Rendered page images:
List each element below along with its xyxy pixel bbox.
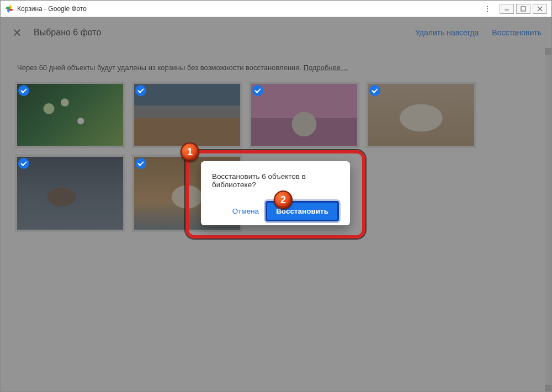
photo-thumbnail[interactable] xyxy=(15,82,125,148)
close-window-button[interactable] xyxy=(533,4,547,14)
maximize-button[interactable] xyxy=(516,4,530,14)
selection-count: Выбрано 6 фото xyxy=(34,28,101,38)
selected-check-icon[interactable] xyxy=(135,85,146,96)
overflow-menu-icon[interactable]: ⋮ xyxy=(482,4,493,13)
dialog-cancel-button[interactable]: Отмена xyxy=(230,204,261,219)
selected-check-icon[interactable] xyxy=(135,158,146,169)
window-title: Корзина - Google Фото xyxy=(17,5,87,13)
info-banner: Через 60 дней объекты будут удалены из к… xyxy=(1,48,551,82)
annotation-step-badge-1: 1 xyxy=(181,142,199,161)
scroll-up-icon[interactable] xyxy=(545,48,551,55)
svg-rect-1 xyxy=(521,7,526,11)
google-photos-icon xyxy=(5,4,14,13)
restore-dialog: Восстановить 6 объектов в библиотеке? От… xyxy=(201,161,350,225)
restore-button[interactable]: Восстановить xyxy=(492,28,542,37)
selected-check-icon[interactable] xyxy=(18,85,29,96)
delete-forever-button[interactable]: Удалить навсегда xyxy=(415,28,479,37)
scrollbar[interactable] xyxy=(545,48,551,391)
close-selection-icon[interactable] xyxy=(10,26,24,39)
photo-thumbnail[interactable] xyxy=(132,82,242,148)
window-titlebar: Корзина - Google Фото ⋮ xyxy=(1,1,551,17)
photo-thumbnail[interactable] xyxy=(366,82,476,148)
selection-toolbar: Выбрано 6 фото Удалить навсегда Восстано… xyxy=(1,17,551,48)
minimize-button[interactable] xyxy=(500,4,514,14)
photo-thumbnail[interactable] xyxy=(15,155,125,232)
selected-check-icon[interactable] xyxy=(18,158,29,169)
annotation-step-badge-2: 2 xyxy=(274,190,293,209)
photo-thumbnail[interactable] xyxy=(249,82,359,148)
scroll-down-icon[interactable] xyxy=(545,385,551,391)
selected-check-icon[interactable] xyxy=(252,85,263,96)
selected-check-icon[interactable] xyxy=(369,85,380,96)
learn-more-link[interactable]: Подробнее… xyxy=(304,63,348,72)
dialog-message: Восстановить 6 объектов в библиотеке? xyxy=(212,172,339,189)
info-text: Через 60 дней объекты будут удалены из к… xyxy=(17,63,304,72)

PROBLEM TO SOLVE:
Please transcribe each line above exactly, but leave the images out.

SOLUTION:
List each element below along with its xyxy pixel bbox.
photo-thumbnail[interactable] xyxy=(15,82,125,148)
close-window-button[interactable] xyxy=(533,4,547,14)
maximize-button[interactable] xyxy=(516,4,530,14)
selection-count: Выбрано 6 фото xyxy=(34,28,101,38)
selected-check-icon[interactable] xyxy=(135,85,146,96)
overflow-menu-icon[interactable]: ⋮ xyxy=(482,4,493,13)
dialog-cancel-button[interactable]: Отмена xyxy=(230,204,261,219)
selected-check-icon[interactable] xyxy=(135,158,146,169)
window-title: Корзина - Google Фото xyxy=(17,5,87,13)
info-banner: Через 60 дней объекты будут удалены из к… xyxy=(1,48,551,82)
annotation-step-badge-1: 1 xyxy=(181,142,199,161)
scroll-up-icon[interactable] xyxy=(545,48,551,55)
svg-rect-1 xyxy=(521,7,526,11)
google-photos-icon xyxy=(5,4,14,13)
restore-dialog: Восстановить 6 объектов в библиотеке? От… xyxy=(201,161,350,225)
restore-button[interactable]: Восстановить xyxy=(492,28,542,37)
selected-check-icon[interactable] xyxy=(18,85,29,96)
delete-forever-button[interactable]: Удалить навсегда xyxy=(415,28,479,37)
scrollbar[interactable] xyxy=(545,48,551,391)
close-selection-icon[interactable] xyxy=(10,26,24,39)
photo-thumbnail[interactable] xyxy=(132,82,242,148)
window-titlebar: Корзина - Google Фото ⋮ xyxy=(1,1,551,17)
photo-thumbnail[interactable] xyxy=(366,82,476,148)
selection-toolbar: Выбрано 6 фото Удалить навсегда Восстано… xyxy=(1,17,551,48)
minimize-button[interactable] xyxy=(500,4,514,14)
photo-thumbnail[interactable] xyxy=(15,155,125,232)
selected-check-icon[interactable] xyxy=(18,158,29,169)
annotation-step-badge-2: 2 xyxy=(274,190,293,209)
photo-thumbnail[interactable] xyxy=(249,82,359,148)
scroll-down-icon[interactable] xyxy=(545,385,551,391)
selected-check-icon[interactable] xyxy=(252,85,263,96)
selected-check-icon[interactable] xyxy=(369,85,380,96)
learn-more-link[interactable]: Подробнее… xyxy=(304,63,348,72)
dialog-message: Восстановить 6 объектов в библиотеке? xyxy=(212,172,339,189)
info-text: Через 60 дней объекты будут удалены из к… xyxy=(17,63,304,72)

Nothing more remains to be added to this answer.